**EXERCISE BRIEF:** A complete, exact copy of the records below is the required result.
"""
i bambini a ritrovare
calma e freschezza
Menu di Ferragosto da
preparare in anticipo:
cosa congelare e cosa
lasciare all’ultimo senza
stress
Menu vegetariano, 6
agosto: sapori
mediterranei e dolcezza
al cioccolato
"""
**SOLUTION FOR THIS EXERCISE:**
i bambini a ritrovare
calma e freschezza
Menu di Ferragosto da
preparare in anticipo:
cosa congelare e cosa
lasciare all’ultimo senza
stress
Menu vegetariano, 6
agosto: sapori
mediterranei e dolcezza
al cioccolato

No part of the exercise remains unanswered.